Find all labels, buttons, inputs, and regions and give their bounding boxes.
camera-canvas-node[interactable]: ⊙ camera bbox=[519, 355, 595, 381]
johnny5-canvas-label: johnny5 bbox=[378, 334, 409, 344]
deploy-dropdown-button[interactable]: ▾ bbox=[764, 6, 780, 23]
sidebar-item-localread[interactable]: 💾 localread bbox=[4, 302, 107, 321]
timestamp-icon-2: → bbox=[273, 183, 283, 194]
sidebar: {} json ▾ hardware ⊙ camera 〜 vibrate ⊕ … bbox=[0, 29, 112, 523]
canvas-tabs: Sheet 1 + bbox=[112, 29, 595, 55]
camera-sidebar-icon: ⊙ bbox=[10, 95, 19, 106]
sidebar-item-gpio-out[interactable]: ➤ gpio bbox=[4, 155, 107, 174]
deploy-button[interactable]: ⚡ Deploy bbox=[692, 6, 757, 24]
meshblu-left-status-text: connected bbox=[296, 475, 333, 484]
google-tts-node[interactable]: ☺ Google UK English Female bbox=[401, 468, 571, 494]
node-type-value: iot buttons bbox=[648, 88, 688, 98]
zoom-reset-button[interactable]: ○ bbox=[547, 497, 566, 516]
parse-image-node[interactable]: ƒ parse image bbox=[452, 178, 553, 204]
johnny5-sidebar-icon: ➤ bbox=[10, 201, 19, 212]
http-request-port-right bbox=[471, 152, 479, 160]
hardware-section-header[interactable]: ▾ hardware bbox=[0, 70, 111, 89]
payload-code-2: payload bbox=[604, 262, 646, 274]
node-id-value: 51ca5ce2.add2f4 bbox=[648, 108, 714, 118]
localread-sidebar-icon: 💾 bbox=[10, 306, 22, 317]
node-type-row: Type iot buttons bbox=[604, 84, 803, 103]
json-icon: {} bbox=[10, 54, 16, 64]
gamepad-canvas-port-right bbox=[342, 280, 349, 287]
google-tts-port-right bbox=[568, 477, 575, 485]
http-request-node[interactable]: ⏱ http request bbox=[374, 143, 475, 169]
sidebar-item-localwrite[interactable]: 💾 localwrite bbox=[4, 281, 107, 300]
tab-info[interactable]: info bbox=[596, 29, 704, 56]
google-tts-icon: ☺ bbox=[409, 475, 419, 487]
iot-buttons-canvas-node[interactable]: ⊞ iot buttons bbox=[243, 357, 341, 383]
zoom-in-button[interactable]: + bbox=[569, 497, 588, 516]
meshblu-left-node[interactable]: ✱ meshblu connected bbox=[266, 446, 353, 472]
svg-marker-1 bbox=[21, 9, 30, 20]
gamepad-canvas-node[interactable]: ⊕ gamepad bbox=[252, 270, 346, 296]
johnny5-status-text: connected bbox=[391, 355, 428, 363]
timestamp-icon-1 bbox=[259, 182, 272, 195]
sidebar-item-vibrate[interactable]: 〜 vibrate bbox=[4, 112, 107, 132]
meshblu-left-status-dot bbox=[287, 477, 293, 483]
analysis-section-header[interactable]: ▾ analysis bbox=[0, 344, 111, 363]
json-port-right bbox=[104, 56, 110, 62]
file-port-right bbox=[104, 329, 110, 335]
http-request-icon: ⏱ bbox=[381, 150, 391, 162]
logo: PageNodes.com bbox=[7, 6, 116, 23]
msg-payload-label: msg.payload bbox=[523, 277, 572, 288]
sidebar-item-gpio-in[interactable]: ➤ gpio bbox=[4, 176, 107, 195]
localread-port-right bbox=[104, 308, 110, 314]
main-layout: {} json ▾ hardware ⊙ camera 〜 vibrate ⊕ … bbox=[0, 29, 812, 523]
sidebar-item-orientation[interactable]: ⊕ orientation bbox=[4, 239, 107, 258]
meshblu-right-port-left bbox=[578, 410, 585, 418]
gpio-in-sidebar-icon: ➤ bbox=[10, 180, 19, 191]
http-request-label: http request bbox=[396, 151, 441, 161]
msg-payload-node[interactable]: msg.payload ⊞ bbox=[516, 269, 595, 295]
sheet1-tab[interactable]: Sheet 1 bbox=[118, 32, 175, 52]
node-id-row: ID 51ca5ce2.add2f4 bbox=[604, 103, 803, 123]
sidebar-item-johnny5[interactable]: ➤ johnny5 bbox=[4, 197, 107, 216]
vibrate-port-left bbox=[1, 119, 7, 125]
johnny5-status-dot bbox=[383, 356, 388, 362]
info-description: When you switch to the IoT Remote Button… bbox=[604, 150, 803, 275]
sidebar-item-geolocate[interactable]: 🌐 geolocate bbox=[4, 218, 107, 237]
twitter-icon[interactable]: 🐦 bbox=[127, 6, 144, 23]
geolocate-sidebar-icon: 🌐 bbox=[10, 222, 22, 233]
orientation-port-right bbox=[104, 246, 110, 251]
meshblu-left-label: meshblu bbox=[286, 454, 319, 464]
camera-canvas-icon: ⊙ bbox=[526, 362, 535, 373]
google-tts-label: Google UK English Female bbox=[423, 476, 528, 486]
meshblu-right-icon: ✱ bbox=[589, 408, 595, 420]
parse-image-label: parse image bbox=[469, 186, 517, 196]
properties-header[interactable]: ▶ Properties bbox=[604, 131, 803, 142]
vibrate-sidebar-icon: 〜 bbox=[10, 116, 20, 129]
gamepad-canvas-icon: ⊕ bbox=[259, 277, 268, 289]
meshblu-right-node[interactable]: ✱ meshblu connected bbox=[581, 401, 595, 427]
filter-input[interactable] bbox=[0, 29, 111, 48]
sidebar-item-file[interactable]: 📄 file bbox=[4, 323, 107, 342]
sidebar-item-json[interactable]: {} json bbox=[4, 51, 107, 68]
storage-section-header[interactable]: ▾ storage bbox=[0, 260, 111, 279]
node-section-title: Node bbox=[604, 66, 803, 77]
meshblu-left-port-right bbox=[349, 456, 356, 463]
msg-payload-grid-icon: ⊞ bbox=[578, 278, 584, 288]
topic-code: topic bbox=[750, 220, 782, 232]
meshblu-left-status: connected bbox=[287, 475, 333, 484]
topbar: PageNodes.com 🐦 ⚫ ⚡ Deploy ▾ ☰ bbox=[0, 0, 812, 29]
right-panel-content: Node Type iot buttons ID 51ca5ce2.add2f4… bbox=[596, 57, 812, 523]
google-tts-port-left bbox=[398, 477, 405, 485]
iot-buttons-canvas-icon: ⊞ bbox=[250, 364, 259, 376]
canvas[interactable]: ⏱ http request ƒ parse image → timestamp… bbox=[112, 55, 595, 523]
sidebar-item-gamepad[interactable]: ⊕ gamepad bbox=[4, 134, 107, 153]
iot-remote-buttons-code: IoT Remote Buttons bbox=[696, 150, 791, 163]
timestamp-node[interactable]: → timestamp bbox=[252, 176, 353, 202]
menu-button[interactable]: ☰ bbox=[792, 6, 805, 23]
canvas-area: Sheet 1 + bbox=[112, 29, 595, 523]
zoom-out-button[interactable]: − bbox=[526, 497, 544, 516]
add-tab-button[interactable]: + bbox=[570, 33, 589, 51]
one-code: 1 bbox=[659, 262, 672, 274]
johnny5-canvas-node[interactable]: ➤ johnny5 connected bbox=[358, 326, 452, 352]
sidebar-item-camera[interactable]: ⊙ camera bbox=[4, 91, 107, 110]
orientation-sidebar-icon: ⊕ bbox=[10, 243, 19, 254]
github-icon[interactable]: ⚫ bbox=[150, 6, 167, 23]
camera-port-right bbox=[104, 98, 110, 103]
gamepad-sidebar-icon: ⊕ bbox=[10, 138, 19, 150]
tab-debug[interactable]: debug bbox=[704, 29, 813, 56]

========

Problem details — Output all the lines above. Keep each one exact.

Answer —
Find all labels, buttons, inputs, and regions and give their bounding boxes.
camera-canvas-node[interactable]: ⊙ camera bbox=[519, 355, 595, 381]
johnny5-canvas-label: johnny5 bbox=[378, 334, 409, 344]
deploy-dropdown-button[interactable]: ▾ bbox=[764, 6, 780, 23]
sidebar-item-localread[interactable]: 💾 localread bbox=[4, 302, 107, 321]
timestamp-icon-2: → bbox=[273, 183, 283, 194]
sidebar: {} json ▾ hardware ⊙ camera 〜 vibrate ⊕ … bbox=[0, 29, 112, 523]
canvas-tabs: Sheet 1 + bbox=[112, 29, 595, 55]
camera-sidebar-icon: ⊙ bbox=[10, 95, 19, 106]
sidebar-item-gpio-out[interactable]: ➤ gpio bbox=[4, 155, 107, 174]
deploy-button[interactable]: ⚡ Deploy bbox=[692, 6, 757, 24]
meshblu-left-status-text: connected bbox=[296, 475, 333, 484]
google-tts-node[interactable]: ☺ Google UK English Female bbox=[401, 468, 571, 494]
node-type-value: iot buttons bbox=[648, 88, 688, 98]
zoom-reset-button[interactable]: ○ bbox=[547, 497, 566, 516]
parse-image-node[interactable]: ƒ parse image bbox=[452, 178, 553, 204]
johnny5-sidebar-icon: ➤ bbox=[10, 201, 19, 212]
http-request-port-right bbox=[471, 152, 479, 160]
hardware-section-header[interactable]: ▾ hardware bbox=[0, 70, 111, 89]
payload-code-2: payload bbox=[604, 262, 646, 274]
node-id-value: 51ca5ce2.add2f4 bbox=[648, 108, 714, 118]
localread-sidebar-icon: 💾 bbox=[10, 306, 22, 317]
node-type-row: Type iot buttons bbox=[604, 84, 803, 103]
json-icon: {} bbox=[10, 54, 16, 64]
gamepad-canvas-port-right bbox=[342, 280, 349, 287]
google-tts-port-right bbox=[568, 477, 575, 485]
http-request-node[interactable]: ⏱ http request bbox=[374, 143, 475, 169]
sidebar-item-localwrite[interactable]: 💾 localwrite bbox=[4, 281, 107, 300]
tab-info[interactable]: info bbox=[596, 29, 704, 56]
google-tts-icon: ☺ bbox=[409, 475, 419, 487]
iot-buttons-canvas-node[interactable]: ⊞ iot buttons bbox=[243, 357, 341, 383]
zoom-in-button[interactable]: + bbox=[569, 497, 588, 516]
meshblu-left-node[interactable]: ✱ meshblu connected bbox=[266, 446, 353, 472]
svg-marker-1 bbox=[21, 9, 30, 20]
gamepad-canvas-node[interactable]: ⊕ gamepad bbox=[252, 270, 346, 296]
johnny5-status-text: connected bbox=[391, 355, 428, 363]
timestamp-icon-1 bbox=[259, 182, 272, 195]
sidebar-item-vibrate[interactable]: 〜 vibrate bbox=[4, 112, 107, 132]
meshblu-left-status-dot bbox=[287, 477, 293, 483]
analysis-section-header[interactable]: ▾ analysis bbox=[0, 344, 111, 363]
json-port-right bbox=[104, 56, 110, 62]
file-port-right bbox=[104, 329, 110, 335]
http-request-icon: ⏱ bbox=[381, 150, 391, 162]
logo: PageNodes.com bbox=[7, 6, 116, 23]
msg-payload-label: msg.payload bbox=[523, 277, 572, 288]
sidebar-item-gpio-in[interactable]: ➤ gpio bbox=[4, 176, 107, 195]
localread-port-right bbox=[104, 308, 110, 314]
main-layout: {} json ▾ hardware ⊙ camera 〜 vibrate ⊕ … bbox=[0, 29, 812, 523]
sidebar-item-orientation[interactable]: ⊕ orientation bbox=[4, 239, 107, 258]
meshblu-right-port-left bbox=[578, 410, 585, 418]
gpio-in-sidebar-icon: ➤ bbox=[10, 180, 19, 191]
http-request-label: http request bbox=[396, 151, 441, 161]
msg-payload-node[interactable]: msg.payload ⊞ bbox=[516, 269, 595, 295]
sheet1-tab[interactable]: Sheet 1 bbox=[118, 32, 175, 52]
node-id-row: ID 51ca5ce2.add2f4 bbox=[604, 103, 803, 123]
sidebar-item-johnny5[interactable]: ➤ johnny5 bbox=[4, 197, 107, 216]
vibrate-port-left bbox=[1, 119, 7, 125]
johnny5-status-dot bbox=[383, 356, 388, 362]
info-description: When you switch to the IoT Remote Button… bbox=[604, 150, 803, 275]
sidebar-item-geolocate[interactable]: 🌐 geolocate bbox=[4, 218, 107, 237]
twitter-icon[interactable]: 🐦 bbox=[127, 6, 144, 23]
geolocate-sidebar-icon: 🌐 bbox=[10, 222, 22, 233]
orientation-port-right bbox=[104, 246, 110, 251]
meshblu-left-label: meshblu bbox=[286, 454, 319, 464]
camera-canvas-icon: ⊙ bbox=[526, 362, 535, 373]
google-tts-label: Google UK English Female bbox=[423, 476, 528, 486]
meshblu-right-icon: ✱ bbox=[589, 408, 595, 420]
parse-image-label: parse image bbox=[469, 186, 517, 196]
properties-header[interactable]: ▶ Properties bbox=[604, 131, 803, 142]
vibrate-sidebar-icon: 〜 bbox=[10, 116, 20, 129]
gamepad-canvas-icon: ⊕ bbox=[259, 277, 268, 289]
meshblu-right-node[interactable]: ✱ meshblu connected bbox=[581, 401, 595, 427]
filter-input[interactable] bbox=[0, 29, 111, 48]
sidebar-item-file[interactable]: 📄 file bbox=[4, 323, 107, 342]
sidebar-item-json[interactable]: {} json bbox=[4, 51, 107, 68]
storage-section-header[interactable]: ▾ storage bbox=[0, 260, 111, 279]
node-section-title: Node bbox=[604, 66, 803, 77]
meshblu-left-port-right bbox=[349, 456, 356, 463]
msg-payload-grid-icon: ⊞ bbox=[578, 278, 584, 288]
topic-code: topic bbox=[750, 220, 782, 232]
meshblu-left-status: connected bbox=[287, 475, 333, 484]
topbar: PageNodes.com 🐦 ⚫ ⚡ Deploy ▾ ☰ bbox=[0, 0, 812, 29]
right-panel-content: Node Type iot buttons ID 51ca5ce2.add2f4… bbox=[596, 57, 812, 523]
google-tts-port-left bbox=[398, 477, 405, 485]
iot-buttons-canvas-icon: ⊞ bbox=[250, 364, 259, 376]
canvas[interactable]: ⏱ http request ƒ parse image → timestamp… bbox=[112, 55, 595, 523]
sidebar-item-gamepad[interactable]: ⊕ gamepad bbox=[4, 134, 107, 153]
iot-remote-buttons-code: IoT Remote Buttons bbox=[696, 150, 791, 163]
timestamp-node[interactable]: → timestamp bbox=[252, 176, 353, 202]
menu-button[interactable]: ☰ bbox=[792, 6, 805, 23]
canvas-area: Sheet 1 + bbox=[112, 29, 595, 523]
zoom-out-button[interactable]: − bbox=[526, 497, 544, 516]
add-tab-button[interactable]: + bbox=[570, 33, 589, 51]
one-code: 1 bbox=[659, 262, 672, 274]
johnny5-canvas-node[interactable]: ➤ johnny5 connected bbox=[358, 326, 452, 352]
sidebar-item-camera[interactable]: ⊙ camera bbox=[4, 91, 107, 110]
orientation-sidebar-icon: ⊕ bbox=[10, 243, 19, 254]
github-icon[interactable]: ⚫ bbox=[150, 6, 167, 23]
camera-port-right bbox=[104, 98, 110, 103]
gamepad-sidebar-icon: ⊕ bbox=[10, 138, 19, 150]
tab-debug[interactable]: debug bbox=[704, 29, 813, 56]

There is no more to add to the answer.